--- WORK TO BE COMPLETED ---
Look below and pull out each line with the word "Skip".

--- RECORDS FOR THIS EXERCISE ---

*** Begin section ***

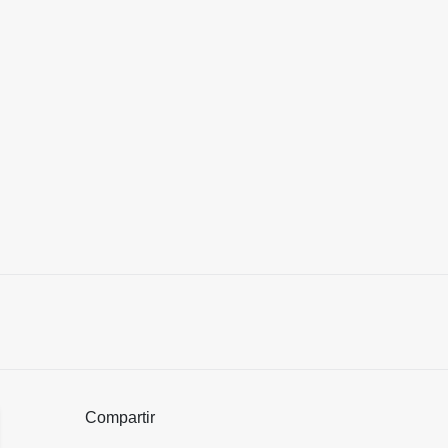
Compartir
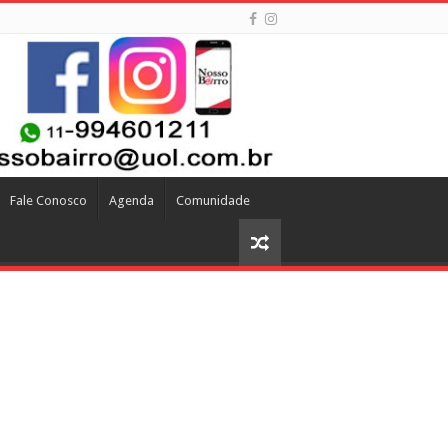
Fale Conosco
Agenda
Comunidade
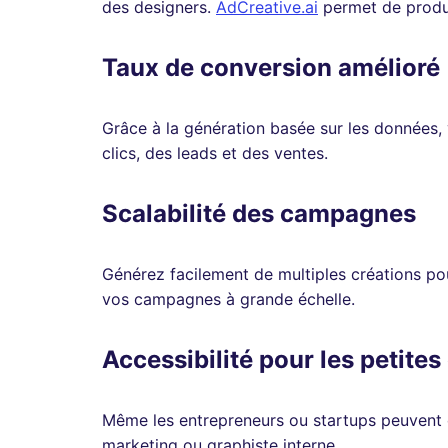
des designers.
AdCreative.ai
permet de produi
Taux de conversion amélioré
Grâce à la génération basée sur les données,
clics, des leads et des ventes.
Scalabilité des campagnes
Générez facilement de multiples créations po
vos campagnes à grande échelle.
Accessibilité pour les petites
Même les entrepreneurs ou startups peuvent c
marketing ou graphiste interne.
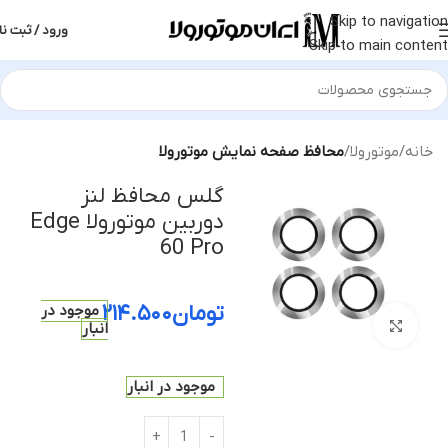
Skip to navigation
ورود / ثبت نا
Skip to main content
خانه
موتورولا
محافظ صفحه نمایش موتورولا
گلس محافظ لنز
دوربین موتورولا Edge
60 Pro
تومان
۲۱۴.۵۰۰
موجود در
بزرگنمایی تصویر
انبار
موجود در انبار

*** End section ***

--- PROBLEM SOLUTION ---
Skip to navigation
Skip to main content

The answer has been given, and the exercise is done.